Quanto è stato rilevante nella commercializzazione avere la certificazione biologica?
‘Non ha influito minimamente perché il mondo dei consumatori del vino a cui ci rivolgevamo: appassionati, enotecari e gli stessi ristoratori all’epoca, nei primi anni 2000, non davano nessuna importanza al fatto che il prodotto fosse biologico ma gli interessava che fosse buono. Mentre i consumatori di biologico non erano dei gran consumatori di vino.
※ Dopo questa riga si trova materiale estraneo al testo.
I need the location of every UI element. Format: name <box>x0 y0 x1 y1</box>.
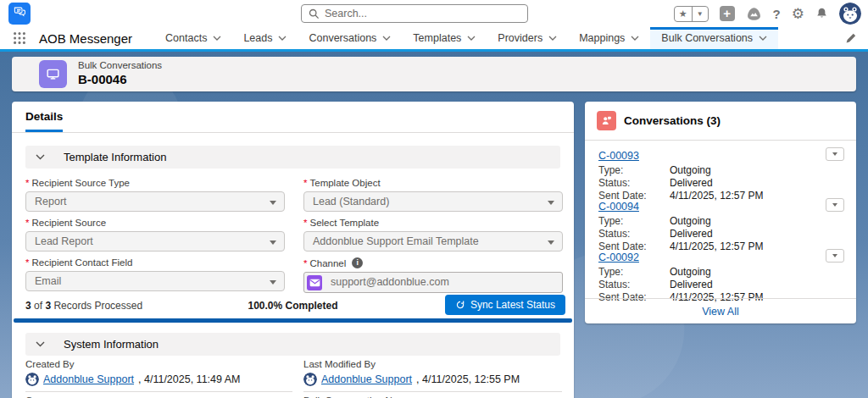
related-list-title[interactable]: Conversations (3) <box>624 114 721 127</box>
app-logo[interactable] <box>8 3 31 25</box>
setup-gear-icon[interactable]: ⚙ <box>792 5 804 23</box>
chevron-down-icon[interactable] <box>278 36 287 41</box>
recipient-source-type-combobox[interactable]: Report <box>25 191 285 212</box>
combobox-value: Addonblue Support Email Template <box>313 235 479 247</box>
header-utilities: ★ ▼ + ? ⚙ <box>674 0 861 27</box>
conversation-list-item: C-00093 Type:Outgoing Status:Delivered S… <box>598 147 844 196</box>
field-select-template: *Select Template Addonblue Support Email… <box>303 218 563 252</box>
chevron-down-icon[interactable] <box>382 36 391 41</box>
record-object-label: Bulk Conversations <box>78 60 162 70</box>
tab-bulk-conversations[interactable]: Bulk Conversations <box>650 27 778 49</box>
combobox-value: Lead (Standard) <box>313 196 389 207</box>
last-modified-by-user-link[interactable]: Addonblue Support <box>321 373 412 385</box>
section-system-information[interactable]: System Information <box>25 333 560 356</box>
created-by-user-link[interactable]: Addonblue Support <box>43 373 134 385</box>
info-icon[interactable]: i <box>352 257 363 268</box>
chevron-down-icon <box>36 154 45 160</box>
details-tab-bar: Details <box>12 102 574 133</box>
channel-input[interactable]: support@addonblue.com <box>303 272 563 293</box>
add-icon[interactable]: + <box>720 6 735 21</box>
chevron-down-icon[interactable] <box>759 36 767 41</box>
row-label: Status: <box>598 178 670 190</box>
row-actions-menu-button[interactable] <box>826 249 844 263</box>
nav-tabs: Contacts Leads Conversations Templates P… <box>154 27 778 49</box>
favorites-button[interactable]: ★ ▼ <box>674 6 709 22</box>
edit-page-pencil-icon[interactable] <box>845 33 856 44</box>
tab-details[interactable]: Details <box>25 110 63 123</box>
tab-conversations[interactable]: Conversations <box>298 27 402 49</box>
tab-label: Mappings <box>579 32 625 44</box>
app-launcher-icon[interactable] <box>12 30 27 46</box>
required-asterisk: * <box>25 178 29 188</box>
app-name: AOB Messenger <box>39 31 132 46</box>
progress-bar <box>14 318 572 323</box>
chevron-down-icon <box>832 254 837 257</box>
chat-bubbles-icon <box>12 4 27 23</box>
user-avatar <box>25 373 39 386</box>
row-value: Delivered <box>670 279 713 291</box>
required-asterisk: * <box>303 258 307 268</box>
template-object-combobox[interactable]: Lead (Standard) <box>303 191 563 212</box>
view-all-link[interactable]: View All <box>702 306 739 318</box>
tab-label: Providers <box>498 32 542 44</box>
chevron-down-icon[interactable] <box>548 36 557 41</box>
row-label: Status: <box>598 279 670 291</box>
notifications-bell-icon[interactable] <box>815 7 828 20</box>
field-label: *Recipient Contact Field <box>25 257 285 268</box>
required-asterisk: * <box>303 178 307 188</box>
select-template-combobox[interactable]: Addonblue Support Email Template <box>303 231 563 252</box>
tab-leads[interactable]: Leads <box>232 27 298 49</box>
section-title: System Information <box>64 338 159 351</box>
help-icon[interactable]: ? <box>773 7 781 21</box>
row-value: Delivered <box>670 178 713 190</box>
field-value: Addonblue Support , 4/11/2025, 12:55 PM <box>303 373 562 392</box>
chevron-down-icon[interactable] <box>631 36 639 41</box>
row-actions-menu-button[interactable] <box>826 198 844 212</box>
row-value: Outgoing <box>670 267 711 279</box>
field-recipient-source: *Recipient Source Lead Report <box>25 218 285 252</box>
recipient-source-combobox[interactable]: Lead Report <box>25 231 285 252</box>
combobox-value: Lead Report <box>35 235 93 247</box>
recipient-contact-field-combobox[interactable]: Email <box>25 271 285 291</box>
chevron-down-icon <box>270 280 276 285</box>
favorites-star-icon[interactable]: ★ <box>675 7 692 21</box>
field-label: Last Modified By <box>303 359 562 369</box>
section-title: Template Information <box>64 151 166 163</box>
conversation-record-link[interactable]: C-00094 <box>598 201 639 213</box>
conversations-object-icon <box>597 111 616 130</box>
search-icon <box>309 8 320 19</box>
conversation-record-link[interactable]: C-00092 <box>598 252 639 263</box>
field-label: *Channeli <box>303 257 563 268</box>
trailhead-icon[interactable] <box>746 6 762 22</box>
chevron-down-icon <box>832 152 837 156</box>
conversations-related-list-card: Conversations (3) C-00093 Type:Outgoing … <box>585 102 856 323</box>
row-label: Type: <box>598 165 670 177</box>
search-input[interactable] <box>325 8 520 19</box>
field-label: *Recipient Source Type <box>25 178 285 188</box>
user-avatar[interactable] <box>839 3 861 25</box>
required-asterisk: * <box>25 257 29 268</box>
chevron-down-icon <box>270 240 276 245</box>
row-actions-menu-button[interactable] <box>826 147 844 161</box>
tab-contacts[interactable]: Contacts <box>154 27 232 49</box>
tab-providers[interactable]: Providers <box>487 27 568 49</box>
user-avatar <box>303 373 317 386</box>
row-value: Outgoing <box>670 216 711 228</box>
conversation-list-item: C-00094 Type:Outgoing Status:Delivered S… <box>598 198 844 247</box>
related-list-footer: View All <box>585 298 856 323</box>
required-asterisk: * <box>25 218 29 228</box>
section-template-information[interactable]: Template Information <box>25 146 560 169</box>
global-search <box>301 4 528 23</box>
chevron-down-icon[interactable] <box>467 36 476 41</box>
sync-latest-status-button[interactable]: Sync Latest Status <box>445 295 565 315</box>
app-navigation-bar: AOB Messenger Contacts Leads Conversatio… <box>0 27 868 49</box>
tab-mappings[interactable]: Mappings <box>568 27 650 49</box>
chevron-down-icon[interactable] <box>213 36 221 41</box>
record-highlights-card: Bulk Conversations B-00046 <box>12 57 856 91</box>
button-label: Sync Latest Status <box>470 299 555 311</box>
conversation-record-link[interactable]: C-00093 <box>598 150 639 162</box>
salesforce-app-window: ★ ▼ + ? ⚙ AOB Messenger Contacts Leads <box>0 0 868 398</box>
tab-templates[interactable]: Templates <box>402 27 487 49</box>
conversation-list-item: C-00092 Type:Outgoing Status:Delivered S… <box>598 249 844 298</box>
favorites-caret-icon[interactable]: ▼ <box>692 7 708 21</box>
Noi consideriamo l’agricoltura biologica, ed in prospettiva quella biodinamica, l’unico modo per coltivare la terra, non possono esserci compromessi, e non comprendiamo la compresenza di biologico e convenzionale in alcune aziende. Fare certificare il nostro impegno etico-ambientale è molto importante per noi, ma per vendere il nostro vino è necessario che sia buono dal punto di vista organolettico. Nel tempo questa questione è leggermente cambiata, perché il movimento di informazione riferito al mondo del biologico si è evoluto. Molte più persone hanno cominciato a capire cosa vuol dire produrre vino, cosa vuol dire produrre un alimento così complesso. In questo modo, per curiosità, si sono avvicinate persone, che normalmente consumano bio. Allo stesso tempo appassionati di vino hanno scoperto le qualità della produzione naturale e sono andati alla ricerca di altri alimenti biologici’.
Cosa pensate della ormai prossima entrata in vigore del Regolamento europeo sulla denominazione biologica del vino?
‘Il Regolamento è stato frutto di tanti anni di discussione ed ha avuto un processo di elaborazione lungo, in un ambito molto vasto com’è quello europeo. E’ frutto di compromessi tra le esigenze dei diversi paesi però il fatto fondamentale è che oggi, finalmente, abbiamo un disciplinare di produzione del vino biologico. Sicuramente è perfezionabile e spero sia migliorato nel corso del tempo. Ma è fondamentale che il consumatore abbia la possibilità di consumare un prodotto che, quando certificato, sia ottenuto da un certo tipo di processo produttivo. L’esclusione di tanti prodotti impiegati in enologia convenzionale, che non contribuiscono certo a mantenere l’ identità e la genuinità del vino, è un fatto importantissimo. Il vino è frutto di un processo produttivo tanto complesso quanto affascinante e purtroppo non basta la passione, per tanta che possa essere, per conoscerne a fondo i meccanismi.
A nostro parere è necessario che i produttori aprano le proprie cantine e trasmettano le proprie esperienze per fare in modo che i consumatori si possano informare per conoscerle. Maggiori saranno le informazioni fornite ai consumatori appassionati e più grande sarà la loro consapevolezza dei contenuti di un alimento, in questo caso il vino. I consumatori dovrebbero battersi per avere etichette dei prodotti alimentari più attendibili. Perché non mettere in etichetta i livelli di solforosa contenuti in un vino?”